What to produce ->
Write out again the lines from the line with "Mahavir Wildlife Sanctuary" up to and including the line with "and, potentially, save hundreds of", exactly as they stand below, and skip any picture.

Entries shown ->
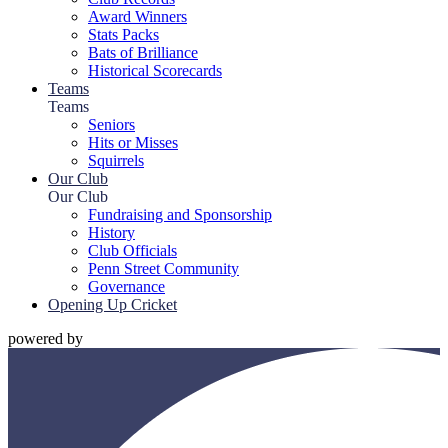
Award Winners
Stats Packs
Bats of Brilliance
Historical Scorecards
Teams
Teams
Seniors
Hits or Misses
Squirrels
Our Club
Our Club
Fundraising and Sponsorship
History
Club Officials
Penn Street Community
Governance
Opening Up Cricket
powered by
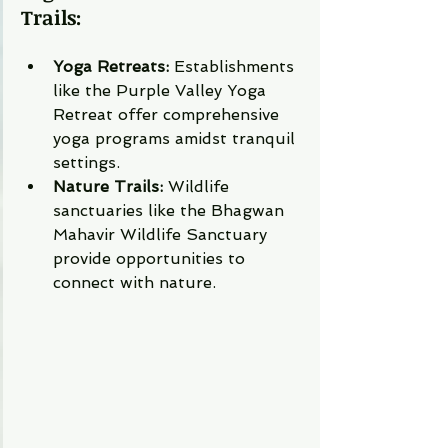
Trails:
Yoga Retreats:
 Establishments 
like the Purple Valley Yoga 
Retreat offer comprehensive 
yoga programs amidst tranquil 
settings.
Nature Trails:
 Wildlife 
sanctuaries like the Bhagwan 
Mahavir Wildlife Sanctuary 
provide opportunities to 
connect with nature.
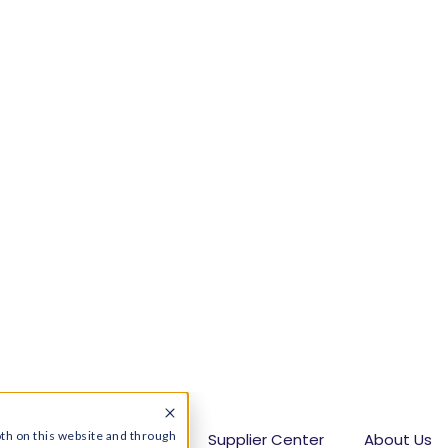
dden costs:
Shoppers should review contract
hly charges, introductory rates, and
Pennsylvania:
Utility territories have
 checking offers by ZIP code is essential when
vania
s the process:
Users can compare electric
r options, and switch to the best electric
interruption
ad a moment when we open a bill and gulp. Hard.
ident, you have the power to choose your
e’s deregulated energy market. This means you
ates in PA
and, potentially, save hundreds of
...
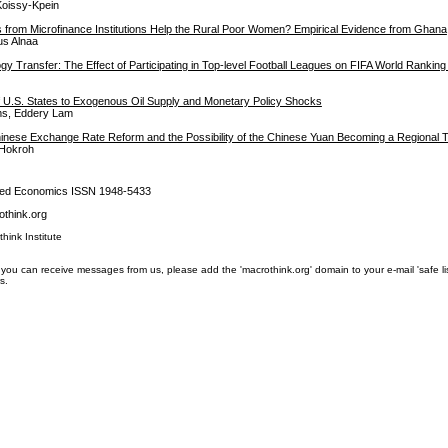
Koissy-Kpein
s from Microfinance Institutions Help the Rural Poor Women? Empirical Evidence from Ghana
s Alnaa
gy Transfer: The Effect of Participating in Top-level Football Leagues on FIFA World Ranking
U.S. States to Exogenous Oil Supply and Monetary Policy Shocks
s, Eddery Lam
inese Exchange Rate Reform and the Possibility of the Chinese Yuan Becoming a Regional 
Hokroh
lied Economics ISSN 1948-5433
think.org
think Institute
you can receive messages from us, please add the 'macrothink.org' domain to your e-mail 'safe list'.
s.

Result for this exercise ->
Mahavir Wildlife Sanctuary 
provide opportunities to 
connect with nature.
dden costs:
Shoppers should review contract
hly charges, introductory rates, and
Pennsylvania:
Utility territories have
 checking offers by ZIP code is essential when
vania
s the process:
Users can compare electric
r options, and switch to the best electric
interruption
ad a moment when we open a bill and gulp. Hard.
ident, you have the power to choose your
e’s deregulated energy market. This means you
ates in PA
and, potentially, save hundreds of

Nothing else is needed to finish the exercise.